The fine line between
random horror and a surreal kind of social satire seems to be growing wider
in Cave's lyrics, and he made sure we heard every word as he prowled the
lip of the stage looking for a pair of pretty eyes to dismay with images of
dismembered bathing girls and Miley Cyrus at home.
Then the dark lord would
vanish, and the sad-eyed poet sit at his grand piano to wail the black comedy
of God Is In the House, or to summon the intense romantic earnestness of
Black Hair or Love Letter — the latter elevated by the
extraordinary melodic bass work of Martyn Casey.
He opened the floor to
requests early, albeit demurring on more than he indulged. "We forgot to
rehearse many of the songs, to be honest," Cave told us, not
entirely joking if the odd forgotten line, false start and laid-back
between-song conference was any indication.
No Stagger Lee then,
this time. But the long encore rambled from the mental eroticism of Babe,
You Turn Me On to the roaring hellfire of Up Jumped the Devil and
that bawdy, bloody Greek tragicomedy about Orpheus and his lyre.

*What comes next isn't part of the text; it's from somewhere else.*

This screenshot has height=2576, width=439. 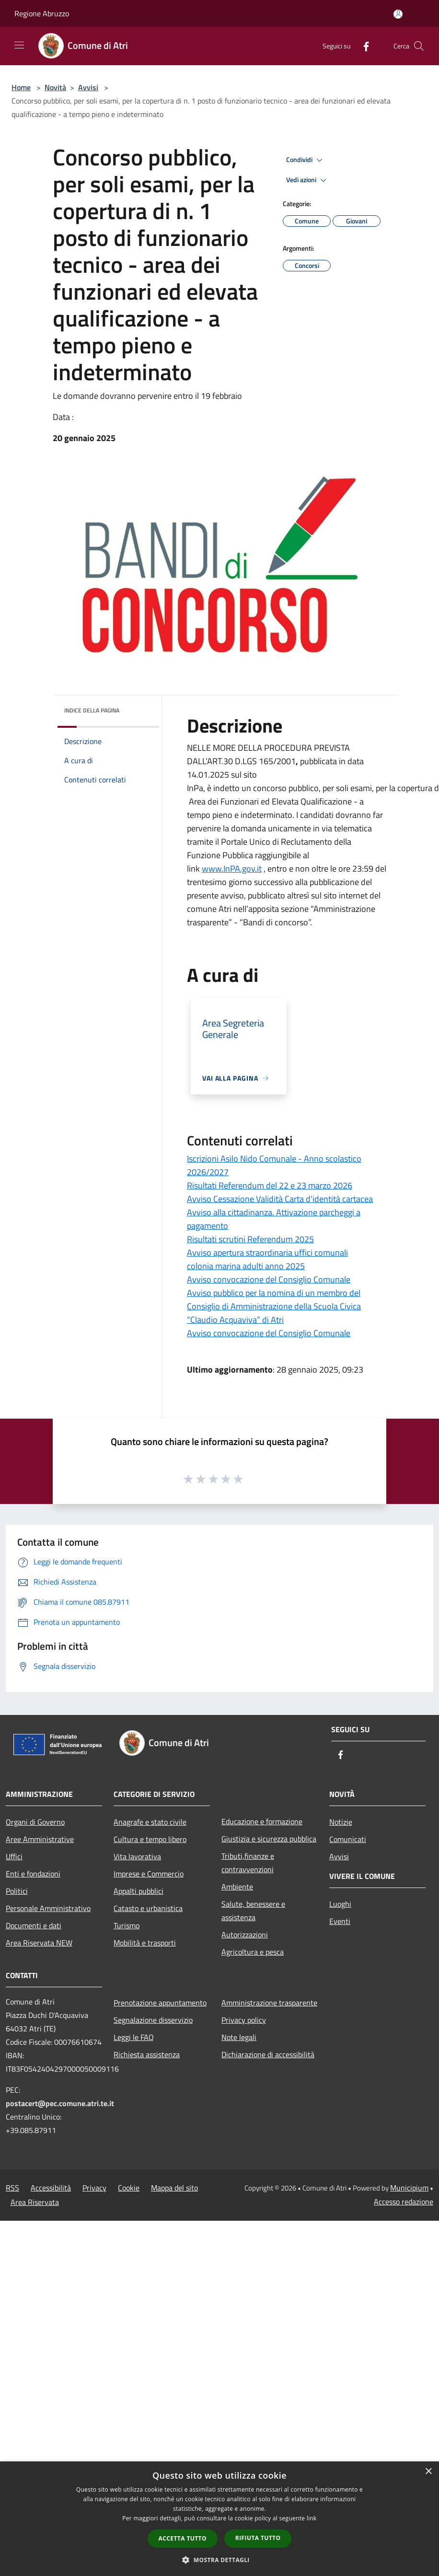 I want to click on [Facebook], so click(x=362, y=45).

The mayhem of less orderly
surrounds was certainly missed. But in the end, the lady with the tattoo on her
thigh wasn't the only fan who got what she came for. In fact, maybe only the
motherf---er who came to see the big man tumble went home disappointed.
Nick Cave at the
Plenary is sold out Wednesday night. Some tickets remain for Thursday.